Dataset records>
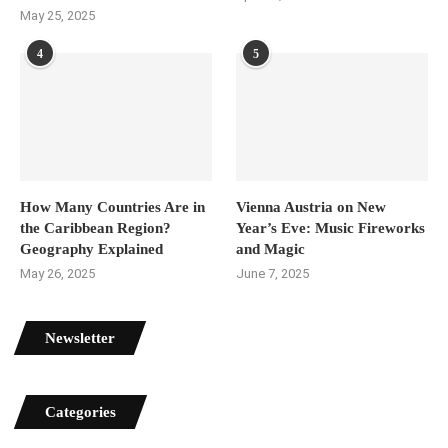
May 25, 2025
4
5
How Many Countries Are in
Vienna Austria on New
the Caribbean Region?
Year’s Eve: Music Fireworks
Geography Explained
and Magic
May 26, 2025
June 7, 2025
Newsletter
Categories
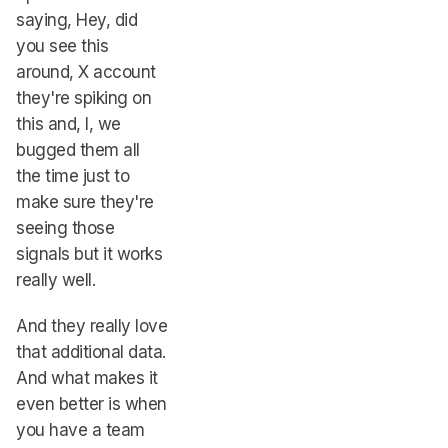
saying, Hey, did
you see this
around, X account
they're spiking on
this and, I, we
bugged them all
the time just to
make sure they're
seeing those
signals but it works
really well.
And they really love
that additional data.
And what makes it
even better is when
you have a team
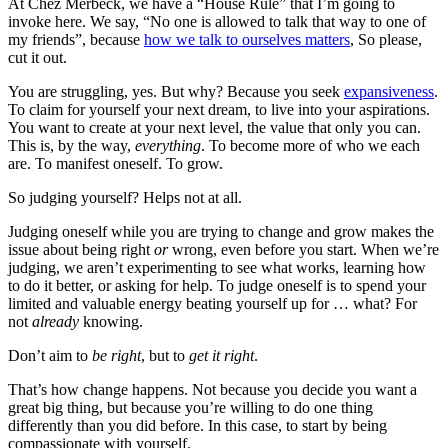
At Chez Merbeck, we have a “House Rule” that I’m going to
invoke here. We say, “No one is allowed to talk that way to one of
my friends”, because
how we talk to ourselves matters
, So please,
cut it out.
You are struggling, yes. But why? Because you seek
expansiveness
.
To claim for yourself your next dream, to live into your aspirations.
You want to create at your next level, the value that only you can.
This is, by the way,
everything
. To become more of who we each
are. To manifest oneself. To grow.
So judging yourself? Helps not at all.
Judging oneself while you are trying to change and grow makes the
issue about being right
or
wrong, even before you start. When we’re
judging, we aren’t experimenting to see what works, learning how
to do it better, or asking for help. To judge oneself is to spend your
limited and valuable energy beating yourself up for … what? For
not
already
knowing.
Don’t aim to
be right
, but to
get it right
.
That’s how change happens. Not because you decide you want a
great big thing, but because you’re willing to do one thing
differently than you did before. In this case, to start by being
compassionate with yourself.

Work instruction>
Repeat, word for word and with no pictures, only the lines running from the beginning of the data to the line that contains "cut it out.".

Task solution>
May 25, 2025
4
5
How Many Countries Are in
Vienna Austria on New
the Caribbean Region?
Year’s Eve: Music Fireworks
Geography Explained
and Magic
May 26, 2025
June 7, 2025
Newsletter
Categories
saying, Hey, did
you see this
around, X account
they're spiking on
this and, I, we
bugged them all
the time just to
make sure they're
seeing those
signals but it works
really well.
And they really love
that additional data.
And what makes it
even better is when
you have a team
At Chez Merbeck, we have a “House Rule” that I’m going to
invoke here. We say, “No one is allowed to talk that way to one of
my friends”, because
how we talk to ourselves matters
, So please,
cut it out.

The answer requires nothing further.